BIICL and Steptoe International (UK) LLP are pleased to present our first comprehensive empirical study of Performance Requirement Prohibitions (PRPs) in International Investment Agreements (IIAs),
This study examines over 500 IIAs signed by six States (the United States, Canada, India, France, Australia, and Chile) from the early 1960s to date. This subject matter is both relevant and topical, as many States have turned back the clock and renewed their use of performance requirements as economic policy instruments in recent years.
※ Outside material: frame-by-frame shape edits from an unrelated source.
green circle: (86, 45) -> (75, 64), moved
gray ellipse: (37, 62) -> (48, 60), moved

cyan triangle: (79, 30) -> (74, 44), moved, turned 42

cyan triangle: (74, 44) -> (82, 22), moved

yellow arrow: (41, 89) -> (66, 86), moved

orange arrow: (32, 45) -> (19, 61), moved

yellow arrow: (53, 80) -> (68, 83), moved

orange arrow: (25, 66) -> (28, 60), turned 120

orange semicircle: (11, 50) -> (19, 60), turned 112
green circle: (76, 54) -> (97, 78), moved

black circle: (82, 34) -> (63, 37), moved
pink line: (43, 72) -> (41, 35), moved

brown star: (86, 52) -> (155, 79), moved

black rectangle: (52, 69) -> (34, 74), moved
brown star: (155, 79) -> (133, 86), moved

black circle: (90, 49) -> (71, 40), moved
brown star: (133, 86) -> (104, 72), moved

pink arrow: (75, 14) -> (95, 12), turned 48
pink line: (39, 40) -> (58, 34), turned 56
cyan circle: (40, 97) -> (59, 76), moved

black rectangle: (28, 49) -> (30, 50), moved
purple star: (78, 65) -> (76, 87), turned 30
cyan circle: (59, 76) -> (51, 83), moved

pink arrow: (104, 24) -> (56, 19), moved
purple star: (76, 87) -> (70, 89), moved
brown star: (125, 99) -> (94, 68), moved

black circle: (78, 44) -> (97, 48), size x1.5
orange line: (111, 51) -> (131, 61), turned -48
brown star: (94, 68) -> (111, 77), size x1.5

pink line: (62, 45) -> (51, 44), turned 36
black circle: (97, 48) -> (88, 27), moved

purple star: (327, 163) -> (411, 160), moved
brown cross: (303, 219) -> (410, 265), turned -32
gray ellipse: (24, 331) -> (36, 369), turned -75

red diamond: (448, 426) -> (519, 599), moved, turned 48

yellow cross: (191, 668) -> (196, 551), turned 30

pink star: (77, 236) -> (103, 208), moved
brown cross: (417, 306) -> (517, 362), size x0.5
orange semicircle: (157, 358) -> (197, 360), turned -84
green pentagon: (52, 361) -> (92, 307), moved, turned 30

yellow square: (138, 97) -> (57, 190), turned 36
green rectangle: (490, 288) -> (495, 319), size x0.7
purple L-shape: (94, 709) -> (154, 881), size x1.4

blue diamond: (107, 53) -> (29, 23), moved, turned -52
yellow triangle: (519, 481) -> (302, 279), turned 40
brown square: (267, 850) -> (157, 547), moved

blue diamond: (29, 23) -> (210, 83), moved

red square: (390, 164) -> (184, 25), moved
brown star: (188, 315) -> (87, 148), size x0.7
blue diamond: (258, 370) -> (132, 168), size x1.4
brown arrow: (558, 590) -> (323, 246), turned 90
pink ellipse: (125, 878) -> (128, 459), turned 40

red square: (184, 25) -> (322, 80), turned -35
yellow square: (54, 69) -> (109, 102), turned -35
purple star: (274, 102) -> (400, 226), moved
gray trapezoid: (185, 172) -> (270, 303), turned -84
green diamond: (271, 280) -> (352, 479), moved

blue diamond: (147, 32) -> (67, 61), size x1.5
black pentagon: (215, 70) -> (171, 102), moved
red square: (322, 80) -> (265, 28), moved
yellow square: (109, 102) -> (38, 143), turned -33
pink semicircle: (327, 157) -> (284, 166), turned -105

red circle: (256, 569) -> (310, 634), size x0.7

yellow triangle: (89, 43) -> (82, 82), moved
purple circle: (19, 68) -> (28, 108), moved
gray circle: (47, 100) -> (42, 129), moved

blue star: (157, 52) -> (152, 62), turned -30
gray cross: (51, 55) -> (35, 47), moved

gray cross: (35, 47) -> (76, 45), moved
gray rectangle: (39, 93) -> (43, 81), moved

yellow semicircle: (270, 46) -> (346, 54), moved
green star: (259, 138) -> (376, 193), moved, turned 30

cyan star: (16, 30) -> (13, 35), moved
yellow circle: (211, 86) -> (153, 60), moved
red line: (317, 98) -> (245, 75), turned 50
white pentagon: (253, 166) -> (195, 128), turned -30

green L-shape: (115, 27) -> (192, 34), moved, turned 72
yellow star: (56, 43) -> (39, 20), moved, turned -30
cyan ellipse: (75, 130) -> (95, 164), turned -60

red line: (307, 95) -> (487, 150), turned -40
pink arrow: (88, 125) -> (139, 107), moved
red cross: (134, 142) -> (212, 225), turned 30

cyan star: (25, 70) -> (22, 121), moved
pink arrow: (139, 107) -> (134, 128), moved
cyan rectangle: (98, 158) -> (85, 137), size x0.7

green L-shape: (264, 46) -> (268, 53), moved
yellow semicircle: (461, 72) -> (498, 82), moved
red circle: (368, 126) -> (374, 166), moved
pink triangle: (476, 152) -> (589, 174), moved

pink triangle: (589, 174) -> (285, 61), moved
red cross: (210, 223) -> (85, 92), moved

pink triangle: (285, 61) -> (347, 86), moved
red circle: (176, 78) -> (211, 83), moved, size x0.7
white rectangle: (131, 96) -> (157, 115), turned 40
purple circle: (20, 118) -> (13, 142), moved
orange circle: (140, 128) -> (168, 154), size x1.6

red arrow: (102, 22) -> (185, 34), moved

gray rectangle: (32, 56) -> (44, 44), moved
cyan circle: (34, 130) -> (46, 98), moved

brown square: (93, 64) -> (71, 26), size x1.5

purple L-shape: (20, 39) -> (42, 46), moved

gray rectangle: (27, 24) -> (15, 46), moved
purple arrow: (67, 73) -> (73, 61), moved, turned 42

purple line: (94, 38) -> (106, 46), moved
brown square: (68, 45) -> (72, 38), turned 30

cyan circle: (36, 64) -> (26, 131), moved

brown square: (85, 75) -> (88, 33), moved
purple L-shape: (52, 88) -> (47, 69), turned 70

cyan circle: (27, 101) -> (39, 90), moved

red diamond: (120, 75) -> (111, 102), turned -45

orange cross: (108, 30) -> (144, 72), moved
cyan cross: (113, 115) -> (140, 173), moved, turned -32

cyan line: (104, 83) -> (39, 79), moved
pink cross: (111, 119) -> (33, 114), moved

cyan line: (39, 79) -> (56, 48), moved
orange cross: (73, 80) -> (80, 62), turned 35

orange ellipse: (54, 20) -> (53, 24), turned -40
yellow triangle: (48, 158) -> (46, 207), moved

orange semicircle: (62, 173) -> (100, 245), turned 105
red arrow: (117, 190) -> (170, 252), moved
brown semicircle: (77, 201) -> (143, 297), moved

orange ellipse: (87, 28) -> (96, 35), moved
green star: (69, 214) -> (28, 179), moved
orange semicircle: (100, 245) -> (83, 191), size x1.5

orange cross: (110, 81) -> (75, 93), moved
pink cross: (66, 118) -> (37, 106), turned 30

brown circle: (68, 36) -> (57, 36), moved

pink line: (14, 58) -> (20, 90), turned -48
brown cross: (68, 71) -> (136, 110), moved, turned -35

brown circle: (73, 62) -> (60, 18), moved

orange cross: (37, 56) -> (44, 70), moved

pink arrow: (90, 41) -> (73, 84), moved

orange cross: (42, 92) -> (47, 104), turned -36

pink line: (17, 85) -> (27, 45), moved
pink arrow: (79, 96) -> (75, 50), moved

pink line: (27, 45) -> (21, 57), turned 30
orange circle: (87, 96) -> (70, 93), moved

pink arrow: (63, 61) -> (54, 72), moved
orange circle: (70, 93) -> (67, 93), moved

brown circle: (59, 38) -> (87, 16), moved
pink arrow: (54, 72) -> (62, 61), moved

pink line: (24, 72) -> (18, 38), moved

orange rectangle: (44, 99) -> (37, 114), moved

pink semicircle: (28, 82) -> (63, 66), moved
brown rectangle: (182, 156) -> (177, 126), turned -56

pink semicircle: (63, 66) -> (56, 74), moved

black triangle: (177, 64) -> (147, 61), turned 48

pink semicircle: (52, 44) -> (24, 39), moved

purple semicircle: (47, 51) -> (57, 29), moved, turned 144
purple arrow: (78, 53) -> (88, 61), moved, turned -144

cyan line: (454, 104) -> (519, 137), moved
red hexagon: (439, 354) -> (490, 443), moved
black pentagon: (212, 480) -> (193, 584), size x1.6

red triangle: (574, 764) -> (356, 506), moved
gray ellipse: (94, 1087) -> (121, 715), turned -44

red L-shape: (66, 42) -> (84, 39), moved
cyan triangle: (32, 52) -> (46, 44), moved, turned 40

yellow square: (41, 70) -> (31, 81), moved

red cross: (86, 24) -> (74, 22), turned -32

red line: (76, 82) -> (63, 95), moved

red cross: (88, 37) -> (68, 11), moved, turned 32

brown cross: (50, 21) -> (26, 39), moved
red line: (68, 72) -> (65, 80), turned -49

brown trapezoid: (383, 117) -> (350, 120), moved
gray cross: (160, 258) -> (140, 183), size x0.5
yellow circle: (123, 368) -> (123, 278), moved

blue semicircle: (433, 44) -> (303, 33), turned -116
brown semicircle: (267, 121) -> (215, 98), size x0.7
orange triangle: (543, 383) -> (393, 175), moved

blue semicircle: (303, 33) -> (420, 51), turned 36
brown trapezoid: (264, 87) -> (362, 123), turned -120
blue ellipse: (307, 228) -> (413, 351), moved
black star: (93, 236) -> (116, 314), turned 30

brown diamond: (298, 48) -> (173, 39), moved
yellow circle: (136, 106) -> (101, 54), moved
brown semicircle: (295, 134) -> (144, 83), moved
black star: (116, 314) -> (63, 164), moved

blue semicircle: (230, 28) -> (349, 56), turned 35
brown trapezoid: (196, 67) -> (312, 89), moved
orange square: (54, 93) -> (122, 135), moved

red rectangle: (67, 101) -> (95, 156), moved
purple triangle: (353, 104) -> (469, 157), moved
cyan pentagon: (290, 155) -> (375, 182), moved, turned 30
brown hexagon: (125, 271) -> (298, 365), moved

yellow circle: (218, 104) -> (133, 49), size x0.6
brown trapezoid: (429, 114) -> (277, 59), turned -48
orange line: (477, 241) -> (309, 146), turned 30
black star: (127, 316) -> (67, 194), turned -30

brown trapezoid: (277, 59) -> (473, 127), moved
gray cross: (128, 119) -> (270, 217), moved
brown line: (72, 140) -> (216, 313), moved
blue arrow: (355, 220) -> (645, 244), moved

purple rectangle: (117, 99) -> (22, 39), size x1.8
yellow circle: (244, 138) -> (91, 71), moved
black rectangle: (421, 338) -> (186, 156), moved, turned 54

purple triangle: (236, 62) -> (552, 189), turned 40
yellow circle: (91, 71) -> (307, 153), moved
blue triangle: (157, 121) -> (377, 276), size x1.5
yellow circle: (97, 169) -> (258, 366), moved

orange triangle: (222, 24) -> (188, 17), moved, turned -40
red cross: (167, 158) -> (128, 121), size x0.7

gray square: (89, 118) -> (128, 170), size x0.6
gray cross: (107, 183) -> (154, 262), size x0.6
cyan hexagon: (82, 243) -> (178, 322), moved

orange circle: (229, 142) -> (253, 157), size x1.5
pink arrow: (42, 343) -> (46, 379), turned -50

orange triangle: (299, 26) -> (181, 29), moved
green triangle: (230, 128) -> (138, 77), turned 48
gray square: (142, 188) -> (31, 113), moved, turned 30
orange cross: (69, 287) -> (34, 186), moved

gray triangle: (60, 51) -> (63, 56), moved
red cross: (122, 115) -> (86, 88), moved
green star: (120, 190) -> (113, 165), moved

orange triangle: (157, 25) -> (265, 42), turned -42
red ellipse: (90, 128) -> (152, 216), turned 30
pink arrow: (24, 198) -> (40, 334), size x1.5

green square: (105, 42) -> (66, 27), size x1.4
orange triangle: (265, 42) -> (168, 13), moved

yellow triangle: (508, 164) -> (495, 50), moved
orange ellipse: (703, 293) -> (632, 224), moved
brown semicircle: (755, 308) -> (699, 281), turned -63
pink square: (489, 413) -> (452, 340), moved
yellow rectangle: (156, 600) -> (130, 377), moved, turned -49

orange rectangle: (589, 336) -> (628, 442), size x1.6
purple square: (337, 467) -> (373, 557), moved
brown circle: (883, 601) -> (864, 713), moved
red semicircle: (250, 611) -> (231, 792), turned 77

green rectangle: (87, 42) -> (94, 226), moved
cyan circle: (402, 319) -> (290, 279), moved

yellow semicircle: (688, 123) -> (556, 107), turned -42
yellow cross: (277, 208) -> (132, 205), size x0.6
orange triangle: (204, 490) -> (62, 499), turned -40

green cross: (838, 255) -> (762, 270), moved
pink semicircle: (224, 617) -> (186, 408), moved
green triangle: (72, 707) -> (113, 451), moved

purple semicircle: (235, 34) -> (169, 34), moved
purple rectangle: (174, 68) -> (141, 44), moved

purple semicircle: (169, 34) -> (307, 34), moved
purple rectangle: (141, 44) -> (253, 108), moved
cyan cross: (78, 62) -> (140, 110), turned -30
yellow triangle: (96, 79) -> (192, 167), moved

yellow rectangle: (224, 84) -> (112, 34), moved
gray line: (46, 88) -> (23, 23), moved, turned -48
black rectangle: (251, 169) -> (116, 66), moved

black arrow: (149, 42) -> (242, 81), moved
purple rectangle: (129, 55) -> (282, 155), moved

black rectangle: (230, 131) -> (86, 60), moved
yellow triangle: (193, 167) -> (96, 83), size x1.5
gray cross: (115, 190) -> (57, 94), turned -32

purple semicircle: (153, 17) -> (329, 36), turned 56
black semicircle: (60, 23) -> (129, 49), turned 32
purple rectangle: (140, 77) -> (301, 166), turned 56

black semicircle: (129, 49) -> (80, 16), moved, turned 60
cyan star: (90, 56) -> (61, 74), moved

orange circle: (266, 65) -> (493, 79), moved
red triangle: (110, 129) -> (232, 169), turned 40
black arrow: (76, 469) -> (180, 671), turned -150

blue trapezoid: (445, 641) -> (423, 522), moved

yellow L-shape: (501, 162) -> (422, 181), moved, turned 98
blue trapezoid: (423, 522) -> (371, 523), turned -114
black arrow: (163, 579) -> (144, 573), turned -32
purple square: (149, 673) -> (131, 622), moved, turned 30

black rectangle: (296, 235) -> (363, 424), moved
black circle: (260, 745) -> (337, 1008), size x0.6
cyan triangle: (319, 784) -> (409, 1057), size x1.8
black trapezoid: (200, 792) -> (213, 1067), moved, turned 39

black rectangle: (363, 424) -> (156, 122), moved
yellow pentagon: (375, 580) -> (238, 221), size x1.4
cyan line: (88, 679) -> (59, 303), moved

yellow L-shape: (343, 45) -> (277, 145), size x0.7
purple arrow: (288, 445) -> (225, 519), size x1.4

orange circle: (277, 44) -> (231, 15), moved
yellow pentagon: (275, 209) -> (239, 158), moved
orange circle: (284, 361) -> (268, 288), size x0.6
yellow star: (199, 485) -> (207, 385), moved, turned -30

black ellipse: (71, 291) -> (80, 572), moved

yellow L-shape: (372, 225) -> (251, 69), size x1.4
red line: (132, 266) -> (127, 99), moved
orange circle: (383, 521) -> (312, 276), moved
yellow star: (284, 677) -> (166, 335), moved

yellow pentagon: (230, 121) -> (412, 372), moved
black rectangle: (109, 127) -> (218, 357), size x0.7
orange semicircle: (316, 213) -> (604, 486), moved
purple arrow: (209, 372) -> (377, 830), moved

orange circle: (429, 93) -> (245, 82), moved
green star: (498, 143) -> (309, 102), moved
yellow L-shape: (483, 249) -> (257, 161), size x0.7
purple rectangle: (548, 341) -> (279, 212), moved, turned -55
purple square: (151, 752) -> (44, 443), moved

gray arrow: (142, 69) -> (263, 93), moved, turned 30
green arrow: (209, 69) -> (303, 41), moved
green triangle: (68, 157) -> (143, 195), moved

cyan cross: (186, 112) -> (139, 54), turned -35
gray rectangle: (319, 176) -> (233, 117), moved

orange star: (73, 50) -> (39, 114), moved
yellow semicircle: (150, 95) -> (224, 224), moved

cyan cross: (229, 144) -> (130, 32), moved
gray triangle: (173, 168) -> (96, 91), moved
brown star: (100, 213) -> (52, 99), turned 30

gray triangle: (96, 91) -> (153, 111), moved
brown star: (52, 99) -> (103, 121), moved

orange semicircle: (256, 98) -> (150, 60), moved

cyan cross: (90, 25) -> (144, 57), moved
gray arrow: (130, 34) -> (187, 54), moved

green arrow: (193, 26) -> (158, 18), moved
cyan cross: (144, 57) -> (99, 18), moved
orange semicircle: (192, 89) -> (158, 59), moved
It is increasingly common to find elaborate PRPs in complex trade and investment treaties. These include the recently concluded CPTPP, USMCA and RCEP. While PRPs are widespread, appearing in hundreds of IIAs, they have thus far eluded close and systematic scrutiny. Their complex inner-workings and their positioning at the crossroads between law and economics make it a perfect topic to shine a spotlight on.
This study provides a comprehensive framework to better understand the typically complex PRP provisions in IIAs and their implications, situating them within their broader geopolitical and economic context. In particular, it analyses the evolving trends and rationales underlying States' treaty-drafting approaches to prohibiting performance requirements - and to narrowing the scope and applicability of PRPs where deemed necessary. It also considers the kinds of disputes that have arisen under PRP provisions of IIAs, and the prospects for such disputes in the future.
This study is co-authored by Christophe Bondy, Alexandre Genest and Michael Lee of Steptoe International (UK) LLP with the support of Prof. Yarik Kryvoi, Director of the Investment Treaty Forum (ITF) at BIICL.
The study was launched at an Investment Treaty Forum event on the 18th of January 2024.